Your answer must be an exact copy of the entries below, with no pictures in it.

Recorded data
--
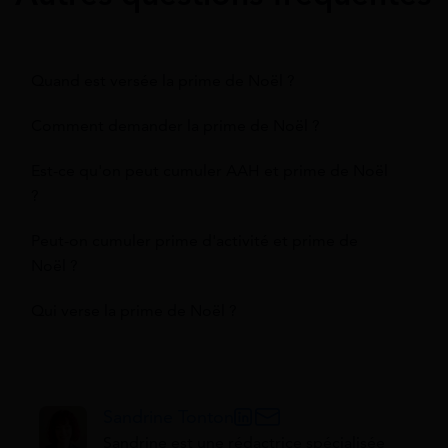
Quand est versée la prime de Noël ?
Comment demander la prime de Noël ?
Est-ce qu'on peut cumuler AAH et prime de Noël
?
Peut-on cumuler prime d'activité et prime de
Noël ?
Qui verse la prime de Noël ?
Sandrine Tonton
Sandrine est une rédactrice spécialisée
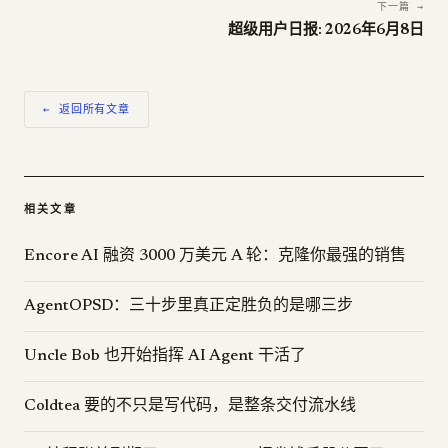
下一篇 →
超级用户日报: 2026年6月8日
← 返回所有文章
相关文章
Encore AI 融资 3000 万美元 A 轮：克隆你最强的销售
AgentOPSD：三十步里真正定胜负的是哪三步
Uncle Bob 也开始指挥 AI Agent 干活了
Coldtea 要的不只是写代码，是整条交付流水线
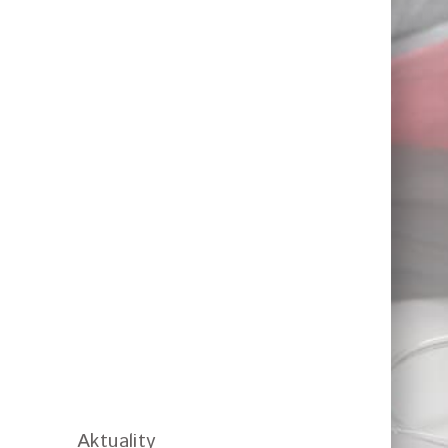
Aktuality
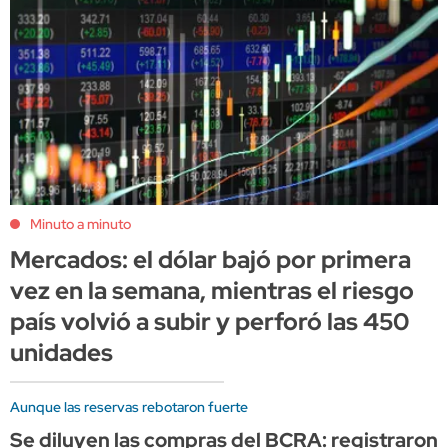
Minuto a minuto
Mercados: el dólar bajó por primera
vez en la semana, mientras el riesgo
país volvió a subir y perforó las 450
unidades
Aunque las reservas rebotaron fuerte
Se diluyen las compras del BCRA: registraron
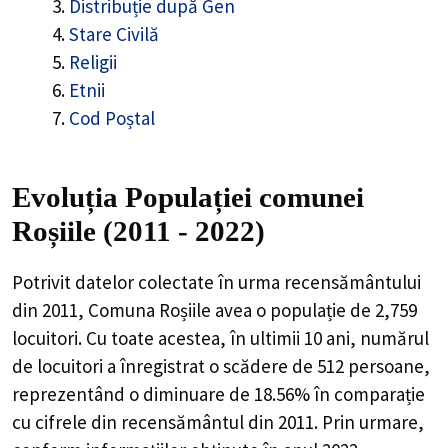
Distribuție după Gen
Stare Civilă
Religii
Etnii
Cod Poștal
Evoluția Populației comunei
Roșiile (2011 - 2022)
Potrivit datelor colectate în urma recensământului
din 2011,
Comuna Roșiile
avea o populație de
2,759
locuitori. Cu toate acestea, în ultimii 10 ani, numărul
de locuitori a înregistrat o
scădere de
512
persoane,
reprezentând o
diminuare de 18.56%
în comparație
cu cifrele din recensământul din 2011. Prin urmare,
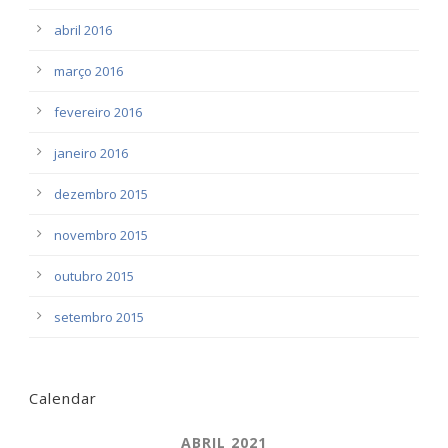
abril 2016
março 2016
fevereiro 2016
janeiro 2016
dezembro 2015
novembro 2015
outubro 2015
setembro 2015
Calendar
ABRIL 2021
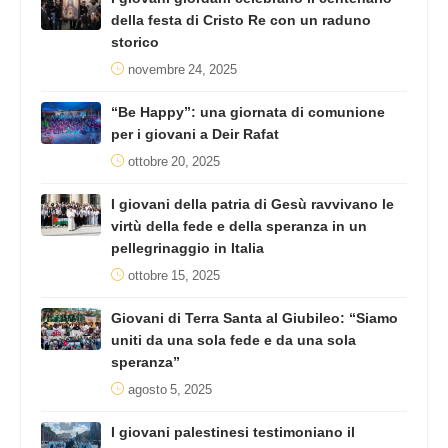
della festa di Cristo Re con un raduno
storico
novembre 24, 2025
“Be Happy”: una giornata di comunione
per i giovani a Deir Rafat
ottobre 20, 2025
I giovani della patria di Gesù ravvivano le
virtù della fede e della speranza in un
pellegrinaggio in Italia
ottobre 15, 2025
Giovani di Terra Santa al Giubileo: “Siamo
uniti da una sola fede e da una sola
speranza”
agosto 5, 2025
I giovani palestinesi testimoniano il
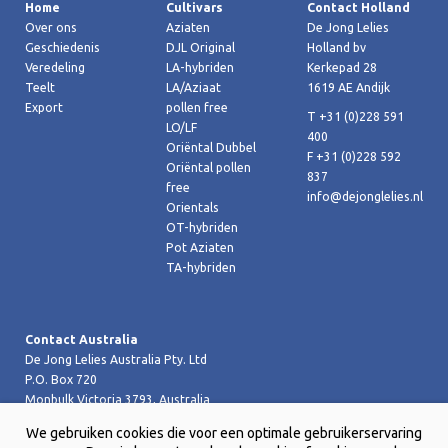
Home
Cultivars
Contact Holland
Over ons
Aziaten
De Jong Lelies
Geschiedenis
DJL Original
Holland bv
Veredeling
LA-hybriden
Kerkepad 28
Teelt
LA/Aziaat
1619 AE Andijk
Export
pollen free
T +31 (0)228 591
LO/LF
400
Oriëntal Dubbel
F +31 (0)228 592
Oriëntal pollen
837
free
info@dejonglelies.nl
Orientals
OT-hybriden
Pot Aziaten
TA-hybriden
Contact Australia
De Jong Lelies Australia Pty. Ltd
P.O. Box 720
Monbulk Victoria 3793, Australia
T +61 (0)359 619 188
We gebruiken cookies die voor een optimale gebruikerservaring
--
### Result below
Quand est versée la prime de Noël ?
Comment demander la prime de Noël ?
Est-ce qu'on peut cumuler AAH et prime de Noël
?
Peut-on cumuler prime d'activité et prime de
Noël ?
Qui verse la prime de Noël ?
Sandrine Tonton
Sandrine est une rédactrice spécialisée
下一篇 →
超级用户日报: 2026年6月8日
← 返回所有文章
相关文章
Encore AI 融资 3000 万美元 A 轮：克隆你最强的销售
AgentOPSD：三十步里真正定胜负的是哪三步
Uncle Bob 也开始指挥 AI Agent 干活了
Coldtea 要的不只是写代码，是整条交付流水线
Aktuality
Minuto a minuto
Mercados: el dólar bajó por primera
vez en la semana, mientras el riesgo
país volvió a subir y perforó las 450
unidades
Aunque las reservas rebotaron fuerte
Se diluyen las compras del BCRA: registraron
Distribuție după Gen
Stare Civilă
Religii
Etnii
Cod Poștal
Evoluția Populației comunei
Roșiile (2011 - 2022)
Potrivit datelor colectate în urma recensământului
din 2011,
Comuna Roșiile
avea o populație de
2,759
locuitori. Cu toate acestea, în ultimii 10 ani, numărul
de locuitori a înregistrat o
scădere de
512
persoane,
reprezentând o
diminuare de 18.56%
în comparație
cu cifrele din recensământul din 2011. Prin urmare,
abril 2016
março 2016
fevereiro 2016
janeiro 2016
dezembro 2015
novembro 2015
outubro 2015
setembro 2015
Calendar
ABRIL 2021
della festa di Cristo Re con un raduno
storico
novembre 24, 2025
“Be Happy”: una giornata di comunione
per i giovani a Deir Rafat
ottobre 20, 2025
I giovani della patria di Gesù ravvivano le
virtù della fede e della speranza in un
pellegrinaggio in Italia
ottobre 15, 2025
Giovani di Terra Santa al Giubileo: “Siamo
uniti da una sola fede e da una sola
speranza”
agosto 5, 2025
I giovani palestinesi testimoniano il
Home
Cultivars
Contact Holland
Over ons
Aziaten
De Jong Lelies
Geschiedenis
DJL Original
Holland bv
Veredeling
LA-hybriden
Kerkepad 28
Teelt
LA/Aziaat
1619 AE Andijk
Export
pollen free
T +31 (0)228 591
LO/LF
400
Oriëntal Dubbel
F +31 (0)228 592
Oriëntal pollen
837
free
info@dejonglelies.nl
Orientals
OT-hybriden
Pot Aziaten
TA-hybriden
Contact Australia
De Jong Lelies Australia Pty. Ltd
P.O. Box 720
Monbulk Victoria 3793, Australia
T +61 (0)359 619 188
We gebruiken cookies die voor een optimale gebruikerservaring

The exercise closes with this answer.